• PROBLEM STATEMENT
The reply is to be an exact repetition of the entries that follow, with each picture left out.

• MATERIALS PROVIDED
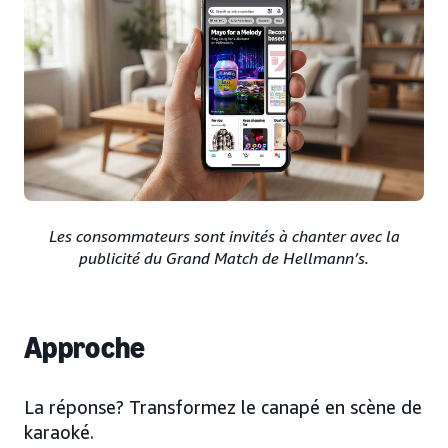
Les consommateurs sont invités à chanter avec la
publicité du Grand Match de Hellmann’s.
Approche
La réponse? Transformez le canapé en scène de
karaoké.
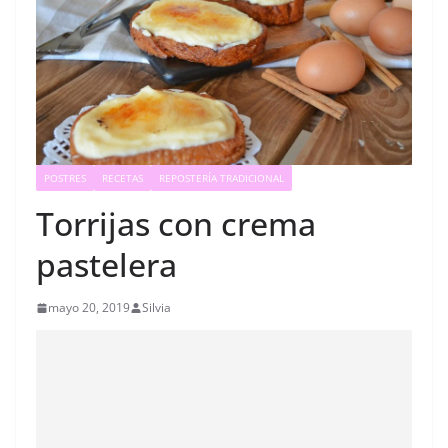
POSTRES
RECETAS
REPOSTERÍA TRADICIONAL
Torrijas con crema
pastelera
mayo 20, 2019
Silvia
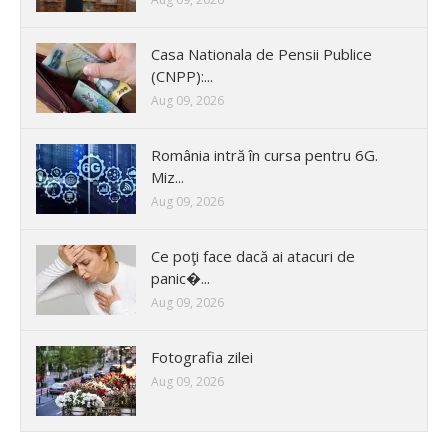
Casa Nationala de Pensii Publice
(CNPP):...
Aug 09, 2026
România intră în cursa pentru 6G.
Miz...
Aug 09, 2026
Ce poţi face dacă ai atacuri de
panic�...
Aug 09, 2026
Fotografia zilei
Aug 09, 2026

• TASK ANSWER
Les consommateurs sont invités à chanter avec la
publicité du Grand Match de Hellmann’s.
Approche
La réponse? Transformez le canapé en scène de
karaoké.
POSTRES
RECETAS
REPOSTERÍA TRADICIONAL
Torrijas con crema
pastelera
mayo 20, 2019
Silvia
Casa Nationala de Pensii Publice
(CNPP):...
Aug 09, 2026
România intră în cursa pentru 6G.
Miz...
Aug 09, 2026
Ce poţi face dacă ai atacuri de
panic�...
Aug 09, 2026
Fotografia zilei
Aug 09, 2026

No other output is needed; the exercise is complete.